Das Szenario ist bitterböse, doch die syrische Präsidentschaftswahl, bei der Bashar al-Assad sich mit offiziell 95,1 Prozent der Stimmen hat wiederwählen lassen, konnte auch mit zahlreichen Monty-Python-Momenten aufwarten. Da gab es übereifrige Fans des Präsidenten, die sich gleich mehrfach vor verschiedenen Wahlurnen bei der Stimmabgabe ablichten ließen, manchmal sogar in verändertem Outfit. Ein bulliger Milizführer ritzte sich die Brust und tränkte den Wahlzettel an der richtigen Stelle mit seinem Blut. In einem vorbildlichen Wahllokal hielt eine Handykamera fest, wie ein Wahlleiter seine stressige Arbeit aufopfernd erfüllte: Zwischen Kontrolle des Personalausweises und Ausgabe der Wahlunterlagen vergaß er nicht, den Wahlzettel jeweils selbst sorgfältig auszufüllen. Meist warf er den Zettel auch gleich selbst in die Urne.

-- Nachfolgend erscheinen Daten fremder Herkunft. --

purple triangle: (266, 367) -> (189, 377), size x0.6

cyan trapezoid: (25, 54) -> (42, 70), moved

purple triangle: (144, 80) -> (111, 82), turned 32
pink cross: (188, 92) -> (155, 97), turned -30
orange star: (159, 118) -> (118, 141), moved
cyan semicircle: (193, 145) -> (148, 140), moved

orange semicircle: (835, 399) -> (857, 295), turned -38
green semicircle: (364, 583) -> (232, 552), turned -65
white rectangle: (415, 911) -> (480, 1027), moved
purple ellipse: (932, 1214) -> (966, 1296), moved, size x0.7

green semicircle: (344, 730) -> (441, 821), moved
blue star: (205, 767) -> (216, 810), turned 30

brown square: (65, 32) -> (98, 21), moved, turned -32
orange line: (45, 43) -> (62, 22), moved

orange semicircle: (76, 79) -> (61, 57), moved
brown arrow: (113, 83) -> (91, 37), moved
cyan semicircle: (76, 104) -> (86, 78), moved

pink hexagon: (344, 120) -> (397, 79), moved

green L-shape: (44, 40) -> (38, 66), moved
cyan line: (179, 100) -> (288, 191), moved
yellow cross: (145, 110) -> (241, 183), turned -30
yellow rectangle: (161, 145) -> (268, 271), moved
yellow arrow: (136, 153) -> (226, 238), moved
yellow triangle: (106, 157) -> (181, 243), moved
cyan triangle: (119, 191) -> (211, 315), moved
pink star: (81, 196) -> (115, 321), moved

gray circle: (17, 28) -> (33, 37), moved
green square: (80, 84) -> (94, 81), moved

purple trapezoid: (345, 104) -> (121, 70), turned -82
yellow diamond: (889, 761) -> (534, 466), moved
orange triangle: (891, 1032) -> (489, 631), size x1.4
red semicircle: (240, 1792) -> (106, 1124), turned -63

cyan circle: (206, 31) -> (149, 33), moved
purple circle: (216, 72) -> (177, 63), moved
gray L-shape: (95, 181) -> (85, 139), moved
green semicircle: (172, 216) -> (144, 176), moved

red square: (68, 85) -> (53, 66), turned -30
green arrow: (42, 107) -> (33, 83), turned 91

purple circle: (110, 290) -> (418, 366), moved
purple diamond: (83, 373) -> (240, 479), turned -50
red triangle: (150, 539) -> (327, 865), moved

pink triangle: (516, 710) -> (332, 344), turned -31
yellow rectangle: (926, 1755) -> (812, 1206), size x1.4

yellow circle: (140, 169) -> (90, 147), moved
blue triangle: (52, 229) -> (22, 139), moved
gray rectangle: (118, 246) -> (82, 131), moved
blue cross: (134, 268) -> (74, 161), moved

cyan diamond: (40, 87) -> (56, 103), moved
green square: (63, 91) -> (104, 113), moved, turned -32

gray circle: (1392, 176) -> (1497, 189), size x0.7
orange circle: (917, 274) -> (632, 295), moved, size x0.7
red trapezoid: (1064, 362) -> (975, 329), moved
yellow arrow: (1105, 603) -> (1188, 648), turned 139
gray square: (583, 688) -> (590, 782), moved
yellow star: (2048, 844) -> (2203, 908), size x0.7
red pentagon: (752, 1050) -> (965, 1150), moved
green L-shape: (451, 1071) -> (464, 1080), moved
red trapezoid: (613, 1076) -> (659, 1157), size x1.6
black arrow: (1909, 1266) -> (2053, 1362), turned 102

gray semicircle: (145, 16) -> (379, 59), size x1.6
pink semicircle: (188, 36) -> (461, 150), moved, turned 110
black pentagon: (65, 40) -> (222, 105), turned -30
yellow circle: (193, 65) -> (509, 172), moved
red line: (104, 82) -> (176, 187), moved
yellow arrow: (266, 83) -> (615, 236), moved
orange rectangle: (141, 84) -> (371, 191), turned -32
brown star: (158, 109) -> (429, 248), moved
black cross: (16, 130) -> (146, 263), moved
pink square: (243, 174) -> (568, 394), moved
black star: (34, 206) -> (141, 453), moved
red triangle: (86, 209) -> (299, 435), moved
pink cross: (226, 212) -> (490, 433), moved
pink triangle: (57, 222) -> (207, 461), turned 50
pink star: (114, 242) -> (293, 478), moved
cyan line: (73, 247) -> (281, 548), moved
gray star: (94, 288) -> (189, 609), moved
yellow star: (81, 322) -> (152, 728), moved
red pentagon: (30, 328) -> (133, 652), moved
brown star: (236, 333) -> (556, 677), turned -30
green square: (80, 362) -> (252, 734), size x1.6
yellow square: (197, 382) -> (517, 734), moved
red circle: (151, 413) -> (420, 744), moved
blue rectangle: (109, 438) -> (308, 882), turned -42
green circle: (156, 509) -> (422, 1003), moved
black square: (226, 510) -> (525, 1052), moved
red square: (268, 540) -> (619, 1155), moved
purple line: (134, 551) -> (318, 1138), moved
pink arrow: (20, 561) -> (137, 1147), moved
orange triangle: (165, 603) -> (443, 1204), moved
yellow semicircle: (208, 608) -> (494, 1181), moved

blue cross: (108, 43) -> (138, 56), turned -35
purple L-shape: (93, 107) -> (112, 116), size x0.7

Dass Assad zehn Jahre nach Beginn des Kriegs in Syrien als Präsident wiedergewählt wurde, war keine Überraschung. Das Ergebnis birgt gleichwohl einige Botschaften. Bei der vorigen Wahl vor sieben Jahren ließ Assad sein Wahlergebnis knapp unter 90 Prozent rutschen – das ist so ungefähr das Maximum, das ein großer Führer an Zugeständnissen wagen kann. Aber nun sei die Krise überwunden, der Krieg gewonnen, das Land wieder geeint, so die Botschaft des Propagandaapparats, also war klar, dass sich der große Sieg in einem höheren Wahlergebnis widerspiegeln musste.

Auch die offizielle Zahl der abgegebenen Stimmen, 13,5 Millionen, ist interessant: Im Herrschaftsbereich Assads befinden sich Schätzungen zufolge lediglich um die acht Millionen Erwachsene. Zudem war der Ort seiner Stimmenabgabe fein gewählt: Assad trat mit seiner Gattin Asma in Douma vor die Wahlurne, einem lange umkämpften Ort bei Damaskus, 2018 Schauplatz eines Giftgasangriffs durch Assads Truppen auf die Zivilbevölkerung.

Während Assad seine bizarre Wahlshow abzog, versuchten die zuständigen UN-Funktionäre immerhin, im engen Rahmen ihrer diplomatischen Ausdrucksmöglichkeiten auf die Realität in all ihrer Bitterkeit hinzuweisen. Geir Pedersen, der UN-Sondergesandte für Syrien, wies vor dem UN-Sicherheitsrat darauf hin, dass Gewalt, Terrorismus und Menschenrechtsverletzungen in Syrien weiter an der Tagesordnung seien. Er hatte bereits vor der Wahl immer wieder betont, dass diese den Genfer Verhandlungen entgegenstehe und von der Syrien-Resolution des Sicherheitsrats nicht gedeckt sei. Eigentlich sollten die von Pedersen geleiteten Verhandlungen zuerst zu einer neuen Verfassung und dann zu von den UN überwachten Wahlen führen. Allerdings hat Assads Delegation in Genf die Gespräche, die vor allem auf Drängen Russlands zustande gekommen waren, von vornherein torpediert. Russland und der Iran haben Assads Überleben militärisch gesichert, zum Verhandeln hat er keine Lust. Worüber auch?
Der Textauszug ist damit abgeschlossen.